The Dream Box

Graphic designer, not artist.

Posted by: dreamboxdesign on: August 27, 2009

I’m a graphic designer, so logic says I should have some kind of artistic ability outside of being able to put together sexy designs for the web and magazines. Every now and again I attempt something that will require me to draw or paint, mostly because I forget that the last time I tried it made me want to rip my eyebrows out. Last week I was overtaken by the desire to cheer up my very beige apartment, and since I’m not exactly at a place financially right now to make it rain, I was trying to do it on the cheap.

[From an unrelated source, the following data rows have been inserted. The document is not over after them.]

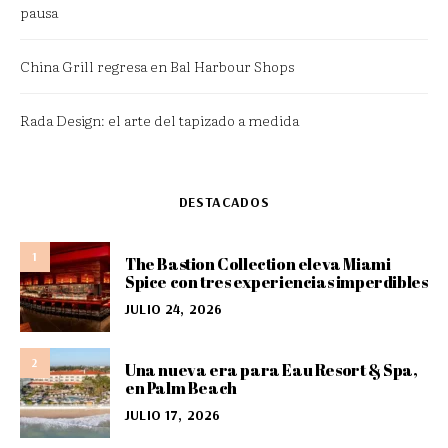
pausa
China Grill regresa en Bal Harbour Shops
Rada Design: el arte del tapizado a medida
DESTACADOS
1
The Bastion Collection eleva Miami
Spice con tres experiencias imperdibles
JULIO 24, 2026
2
Una nueva era para Eau Resort & Spa,
en Palm Beach
JULIO 17, 2026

I started out thinking that I would just buy a couple of canvases and some paint, and oh I don’t know, just paint some abstract crap that would be bright and pretty and would look nice on my walls. About 25 minutes into that project I was suddenly reminded of the level at which I SUCK at painting. Suck, suck, suck. Everything I touched turned to ugly. I was so angry and annoyed I decided to take a walk before I punched through a wall or something. (I clearly would not be a candidate for “art therapy.” I can almost guarantee whoever was trying to facilitate that shit would wind up with a paint can dumped over their head.) I wandered to the mailboxes in my apartment complex, and that day’s mail just so happened to contain a flyer for Michael’s. I took that as a sign, hopped in the car and entered into arts and crafts hell.

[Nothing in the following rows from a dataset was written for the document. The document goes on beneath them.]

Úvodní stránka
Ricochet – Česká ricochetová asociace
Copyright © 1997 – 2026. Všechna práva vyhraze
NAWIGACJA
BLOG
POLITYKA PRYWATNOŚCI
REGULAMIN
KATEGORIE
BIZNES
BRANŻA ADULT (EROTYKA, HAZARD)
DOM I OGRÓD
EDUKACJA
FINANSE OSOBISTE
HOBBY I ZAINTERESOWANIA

I spent so much time picking out supplies I was actually sore the next day from squatting on the floor deciding if this patterned paper went with that shade of white paint. Because one shade of white is CLEARLY not enough. And do you know what I left with? One fucking can of spray paint and 5 pieces of scrap book paper.

I got home, started to spray paint some frames I already had to frame the scrap book paper I bought (I know that sounds insanely lame, but seriously, the patterns are really cool and it does look like cool framed art once you finish). Not only did I break one of my frames because I have all of the grace of a motherfucking herd of elephants, the piece of shit spray paint I bought at the arts and crafts store clogged and could only be un-clogged by using mineral spirits. Because, you know, I just have a vile of mineral spirits hanging around my fucking apartment.

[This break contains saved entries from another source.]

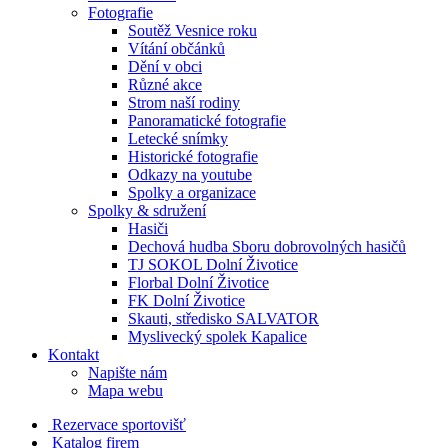
Fotografie
Soutěž Vesnice roku
Vítání občánků
Dění v obci
Různé akce
Strom naší rodiny
Panoramatické fotografie
Letecké snímky
Historické fotografie
Odkazy na youtube
Spolky a organizace
Spolky & sdružení
Hasiči
Dechová hudba Sboru dobrovolných hasičů
TJ SOKOL Dolní Životice
Florbal Dolní Životice
FK Dolní Životice
Skauti, středisko SALVATOR
Myslivecký spolek Kapalice
Kontakt
Napište nám
Mapa webu
Rezervace sportovišť
Katalog firem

ANOTHER trip later (made worse by the fact that every store in town was packed with college kids and their parents buying shit to try and make the cinderblock cell they have to share for a year with a stranger “homey”), I had a replacement frame, new spray paint, and a massive headache from spending too much time up close and personal with the previous aerosol can of paint.

But holy fuck, is my apartment spruced.